Mail Archives: djgpp-workers/2000/03/20/12:43:05
On Mon, 20 Mar 2000, Eli Zaretskii wrote:
> On Mon, 20 Mar 2000, Hans-Bernhard Broeker wrote:
> > > > The result of nan(NULL) and/or nan("") should be some 'standard NaN', but
> > > > I object to using the negative 'indefinite real' for that. Its positive
> > > > (but nameless) counterpart would be a good choice.
> > >
> > > That counterpart does have a name: it's a QNaN.
> >
> > No. QNaN is the name of the whole class of quiet NaNs. There are 2^62 of
[...]
> I fail to see the relevance of this. You said that the real indefinite's
> counterpart without a sign has no name, to which I replied that it's name
> is "QNaN". How does it matter that there are many more QNaNs, in
> addition to this specific one?
A misunderstanding, then. I wanted to express that unlike the special name
of 'real indefinite', the same bit pattern, but with the sign bit unset,
has no special name of its own. Of course both belong to the class of
QNaNs, but I wouldn't say that makes 'QNaN' a 'name' for that single
particular NaN bit pattern. It's a classificaton.

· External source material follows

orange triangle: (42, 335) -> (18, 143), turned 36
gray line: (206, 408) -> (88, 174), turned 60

> > There are no 'computations', in that example. the first printf() of
> > sqrt(-1) yields a string. From there on, only conversion functions between
> > character representation and binary floating point format are used.
>
> Conversions inside strtod involve computations.

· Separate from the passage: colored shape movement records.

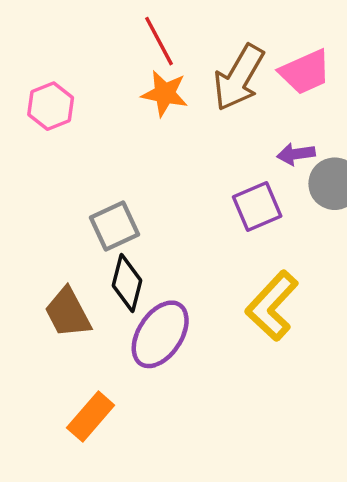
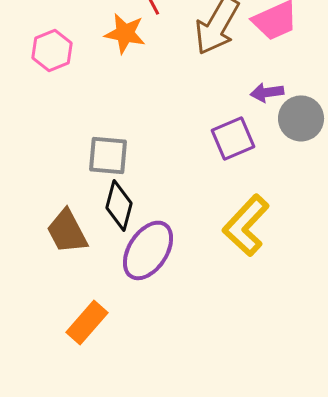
orange star: (165, 94) -> (125, 33), moved
gray square: (114, 226) -> (108, 155), turned 30

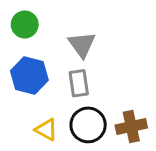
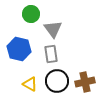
green circle: (25, 24) -> (31, 14), moved

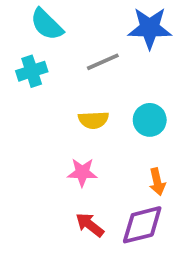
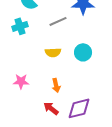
pink star: (82, 172) -> (21, 81), moved
orange arrow: (157, 182) -> (56, 85), moved

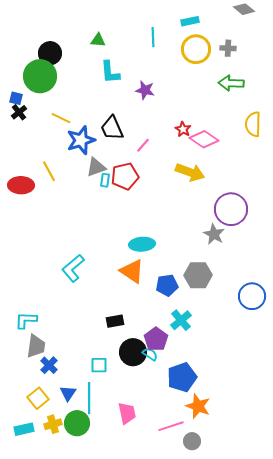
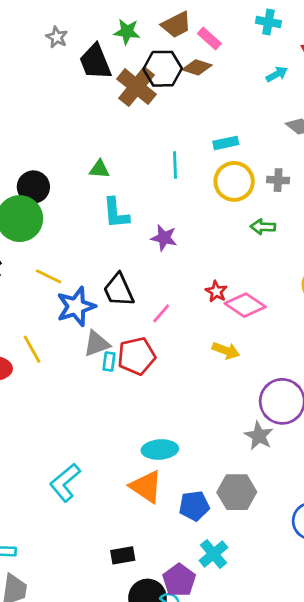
green arrow: (231, 83) -> (263, 227), moved, size x0.7
yellow arrow: (190, 172) -> (226, 351), size x0.7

Only if we implement it that way... NaN handling in strtod would be
implemented in terms of bit patterns, I think, not by 'computing'
anything.
> That's what I was
> referring to. I don't think you can inject the real indefinite into the
> FPU and hope that it stays that way throught FP computations. I assumed
> that some FP instructions would be used inside strtod, since FP values
> are returned in FP registers in our ABI.
We can load any NaN we like into an FPU register, be it real indefinite or
whatever. Load/store operations do not raise any exception on QNaN.
Actually, even an SNaN does not generate an exception in some FPU
operations, including FLDT, FXCH, FCHS and FABS (as I just read in the 387
book I have brought in from home). To me, the latter two ('change sign',
and 'absolute') imply that sign in NaN is handled, at least partly, in the
usual way, by the FPU.
The book also says that it should be possible to load a long double SNaN
into the FPU (fldt) without generating an invalid operation exception. So
we *can* pass back arbitrary NaNs via the FPU register.
Hans-Bernhard Broeker (broeker AT physik DOT rwth-aachen DOT de)
Even if all the snow were burnt, ashes would remain.